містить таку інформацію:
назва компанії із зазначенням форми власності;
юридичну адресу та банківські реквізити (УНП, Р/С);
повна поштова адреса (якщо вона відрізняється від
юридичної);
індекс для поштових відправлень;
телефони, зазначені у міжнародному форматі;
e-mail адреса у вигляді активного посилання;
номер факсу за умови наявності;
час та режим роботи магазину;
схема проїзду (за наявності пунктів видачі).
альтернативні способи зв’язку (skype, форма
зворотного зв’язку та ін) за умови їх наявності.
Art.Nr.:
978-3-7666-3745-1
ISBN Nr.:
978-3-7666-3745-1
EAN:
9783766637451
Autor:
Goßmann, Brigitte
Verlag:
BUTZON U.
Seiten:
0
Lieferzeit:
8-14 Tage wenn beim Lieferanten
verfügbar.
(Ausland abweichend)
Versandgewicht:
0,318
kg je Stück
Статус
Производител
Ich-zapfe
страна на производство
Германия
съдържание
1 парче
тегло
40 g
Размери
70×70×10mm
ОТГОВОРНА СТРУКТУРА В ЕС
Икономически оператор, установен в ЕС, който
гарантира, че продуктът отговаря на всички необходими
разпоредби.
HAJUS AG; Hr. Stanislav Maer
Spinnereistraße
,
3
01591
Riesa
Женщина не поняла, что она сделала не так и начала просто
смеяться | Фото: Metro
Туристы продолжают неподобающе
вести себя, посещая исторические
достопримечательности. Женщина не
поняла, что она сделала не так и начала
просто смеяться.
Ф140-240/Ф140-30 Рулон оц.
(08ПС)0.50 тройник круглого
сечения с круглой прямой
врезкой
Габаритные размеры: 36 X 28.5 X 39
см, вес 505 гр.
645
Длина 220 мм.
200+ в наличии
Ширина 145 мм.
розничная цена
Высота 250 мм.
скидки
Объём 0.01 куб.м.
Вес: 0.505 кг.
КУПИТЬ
# # #
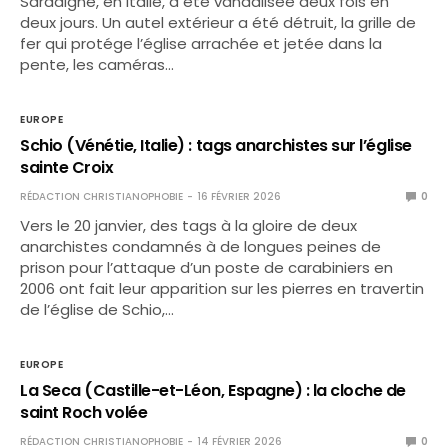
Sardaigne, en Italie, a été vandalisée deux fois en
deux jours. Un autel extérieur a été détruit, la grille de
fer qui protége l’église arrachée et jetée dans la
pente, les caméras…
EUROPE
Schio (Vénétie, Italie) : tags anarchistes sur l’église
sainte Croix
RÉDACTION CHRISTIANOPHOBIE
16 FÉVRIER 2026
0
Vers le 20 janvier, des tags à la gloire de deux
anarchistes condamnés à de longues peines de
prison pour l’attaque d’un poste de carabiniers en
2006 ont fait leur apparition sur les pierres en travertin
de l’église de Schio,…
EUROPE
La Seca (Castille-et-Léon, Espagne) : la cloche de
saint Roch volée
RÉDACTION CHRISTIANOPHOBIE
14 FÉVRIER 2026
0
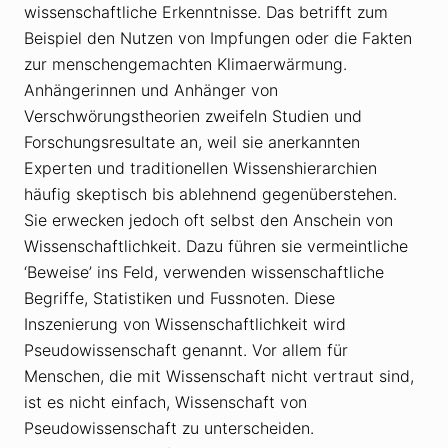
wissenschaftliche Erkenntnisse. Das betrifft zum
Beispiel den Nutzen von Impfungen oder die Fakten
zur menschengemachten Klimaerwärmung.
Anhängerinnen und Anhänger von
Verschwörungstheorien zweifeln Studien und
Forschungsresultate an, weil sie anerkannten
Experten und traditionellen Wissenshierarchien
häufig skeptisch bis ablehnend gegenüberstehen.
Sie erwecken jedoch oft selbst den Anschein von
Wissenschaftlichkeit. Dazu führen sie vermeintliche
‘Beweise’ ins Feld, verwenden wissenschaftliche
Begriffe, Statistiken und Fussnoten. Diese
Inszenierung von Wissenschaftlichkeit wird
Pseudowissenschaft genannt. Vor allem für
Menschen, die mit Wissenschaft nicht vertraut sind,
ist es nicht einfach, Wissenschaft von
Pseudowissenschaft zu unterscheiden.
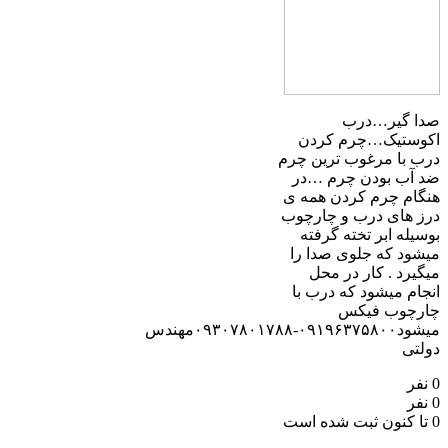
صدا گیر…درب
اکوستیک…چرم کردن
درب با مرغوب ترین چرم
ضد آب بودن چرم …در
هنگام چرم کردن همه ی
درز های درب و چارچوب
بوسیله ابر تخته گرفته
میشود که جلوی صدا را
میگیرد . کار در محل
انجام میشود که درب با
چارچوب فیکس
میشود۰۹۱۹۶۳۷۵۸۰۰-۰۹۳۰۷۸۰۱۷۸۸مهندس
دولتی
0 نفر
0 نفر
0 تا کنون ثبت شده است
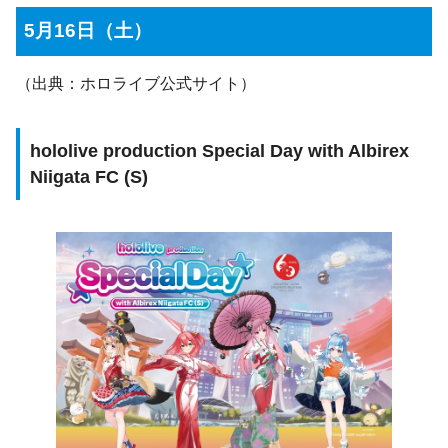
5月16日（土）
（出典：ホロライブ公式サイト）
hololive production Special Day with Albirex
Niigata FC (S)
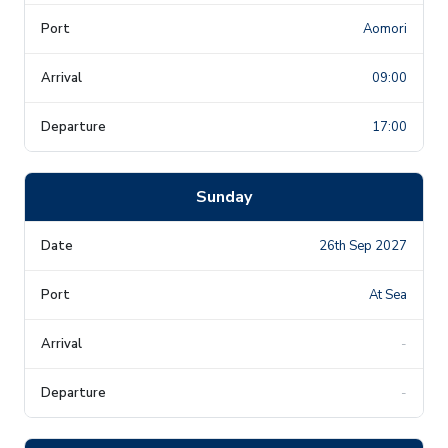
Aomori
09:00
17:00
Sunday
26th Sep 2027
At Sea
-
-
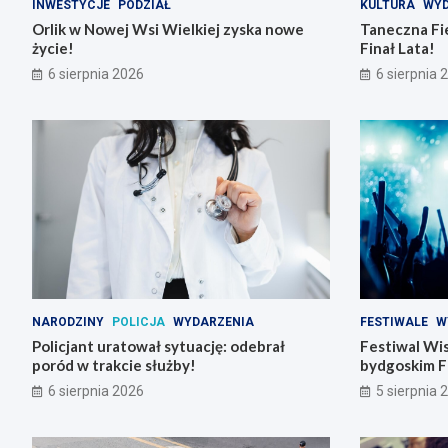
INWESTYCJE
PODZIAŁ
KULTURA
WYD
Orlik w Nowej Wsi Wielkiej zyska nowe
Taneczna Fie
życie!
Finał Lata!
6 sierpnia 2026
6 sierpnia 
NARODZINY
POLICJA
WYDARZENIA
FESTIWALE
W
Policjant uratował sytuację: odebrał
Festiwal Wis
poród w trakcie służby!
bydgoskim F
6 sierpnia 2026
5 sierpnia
# # #
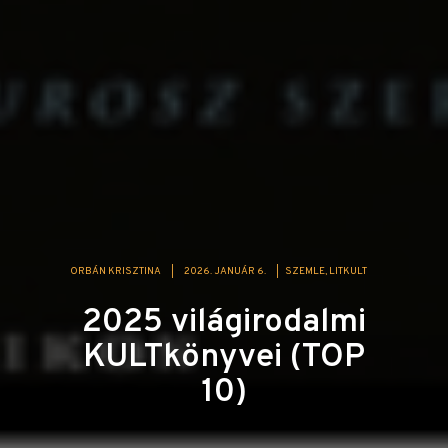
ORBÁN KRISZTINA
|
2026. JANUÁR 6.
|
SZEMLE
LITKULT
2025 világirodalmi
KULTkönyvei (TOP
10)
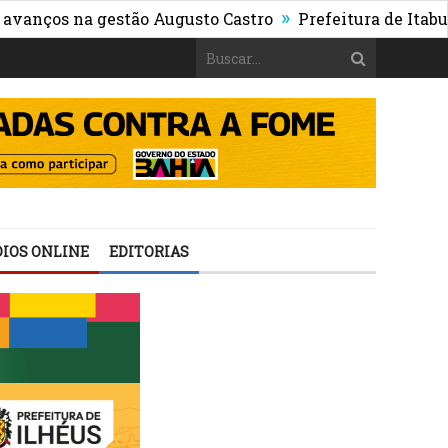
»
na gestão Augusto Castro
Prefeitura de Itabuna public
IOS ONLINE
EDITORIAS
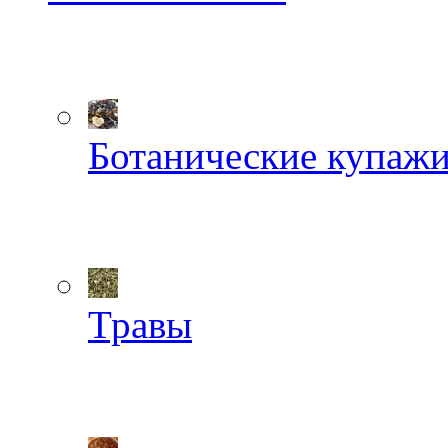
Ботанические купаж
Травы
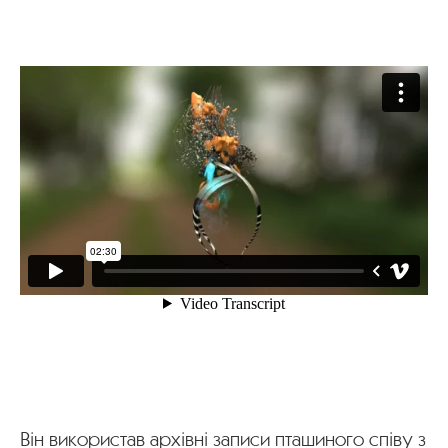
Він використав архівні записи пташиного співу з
# # #
→ **WHAT THE EXERCISE ASKS**
In the entries above, how many lines hold the word "умови"? Answer with the number only.

→ **RESULT**
2